Data from VanEck confirms that bitcoin’s correlation to the S&P 500 moved back and forth over the past three years. The coin had a positive correlation in 2018 with a coefficient of 0.04. It then became negatively correlated to the leading index in 2019. At that time, it had a coefficient of -0.09 before finally moving in the same direction as stocks in 2020.
Many tout Bitcoin as uncorrelated with most traditional investments. However, BTC has moved in the same direction as the Nasdaq and S&P 500 over the past three years.
Nevertheless, the correlation to stocks between 2018 and 2020 is still relatively weak. Even more so, when you compare it to Bitcoin’s relationship with gold, a rival safe-haven asset.
BTC Price Correlation with Stocks in 2021
The correlation between BTC and stock markets has been on a downtick since the turn of the New Year. Even more, BTC experienced a strong uptrend taking it to fresh new highs in April.
In that period, the stock market also recovered as the global economy bounced back from the Covid-19 induced lockdowns. However, BTC roared upwards at a much higher rate, doubling in value while the S&P 500 index jumped only 8.5%.
The two markets are starting to move out of sync. This pleases even the most resilient BTC hodlers. As always, they are adamant that Bitcoin will eventually break its correlation with stocks and tread its own independent path.
The decoupling seen in recent months shows that the BTC market is maturing. Also, it seems less under the influence of the macroeconomic factors that adversely affect traditional stocks.
Crypto proponents firmly believe that bitcoin’s ebbing correlation with stocks in the past few months is proof that the asset has the potential to establish itself as a haven asset.
Bitcoin Can Affect the Stock Markets
BTC has been gradually decoupled from stocks in recent times. Even more, the correlation dropped below zero in March 2021 for the first time since January of last year.
Per a recent report by DBS, a Singapore-based bank, bitcoin is coming out of the fringes of global finance and can have a significant knock-on effect on commodities. The study examined the shifting relationship between crypto and other assets. Its conclusion is that the average correlation will remain as low as 0.20.
The waning link with stocks in 2021 indicates that BTC is gearing up to become more like digital gold. That transforms it into more than just another investment instrument within the conventional fiscal system.
Final Thoughts on the Link between Stocks and Crypto
Stocks and gold have been on relatively bullish markets since the May 2020 global economic crash.
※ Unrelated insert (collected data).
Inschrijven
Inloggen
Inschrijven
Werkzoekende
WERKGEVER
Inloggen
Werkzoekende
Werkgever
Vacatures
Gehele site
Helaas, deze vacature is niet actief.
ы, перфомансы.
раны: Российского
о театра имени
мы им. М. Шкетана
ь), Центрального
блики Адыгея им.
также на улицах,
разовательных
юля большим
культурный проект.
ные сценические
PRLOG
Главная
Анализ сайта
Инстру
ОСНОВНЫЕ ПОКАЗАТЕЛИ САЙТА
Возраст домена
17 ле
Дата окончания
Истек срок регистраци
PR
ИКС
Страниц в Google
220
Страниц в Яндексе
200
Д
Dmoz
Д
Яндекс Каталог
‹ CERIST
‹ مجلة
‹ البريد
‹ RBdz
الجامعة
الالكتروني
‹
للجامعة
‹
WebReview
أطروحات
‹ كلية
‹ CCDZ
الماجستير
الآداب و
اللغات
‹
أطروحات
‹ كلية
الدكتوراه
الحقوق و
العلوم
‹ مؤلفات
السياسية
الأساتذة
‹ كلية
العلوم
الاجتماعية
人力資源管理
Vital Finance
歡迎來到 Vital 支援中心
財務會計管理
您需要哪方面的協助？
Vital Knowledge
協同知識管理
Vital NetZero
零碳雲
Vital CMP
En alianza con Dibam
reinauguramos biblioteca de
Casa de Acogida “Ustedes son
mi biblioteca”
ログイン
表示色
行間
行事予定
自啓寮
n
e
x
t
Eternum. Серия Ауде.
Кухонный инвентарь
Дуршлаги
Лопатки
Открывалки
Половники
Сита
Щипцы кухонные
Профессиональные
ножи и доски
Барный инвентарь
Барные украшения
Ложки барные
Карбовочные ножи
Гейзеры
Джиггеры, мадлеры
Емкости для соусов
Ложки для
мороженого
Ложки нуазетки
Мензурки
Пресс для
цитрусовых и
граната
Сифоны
However, BTC has managed to outperform both asset classes as the coin continues to gain appeal among high-profile investors.
The behemoths of Wall Street continue to influence the crypto market and deter the asset class from decoupling from stocks. Still, evidence from the past few months shows that digital assets are breaking away from the traditional finance system.
Bitcoin looks well primed to establish itself as digital gold. Macroeconomic factors like unemployment and hyperinflation should not affect it as much as it impacts the stock market. Therefore, it should become a viable alternative to regular stocks investors.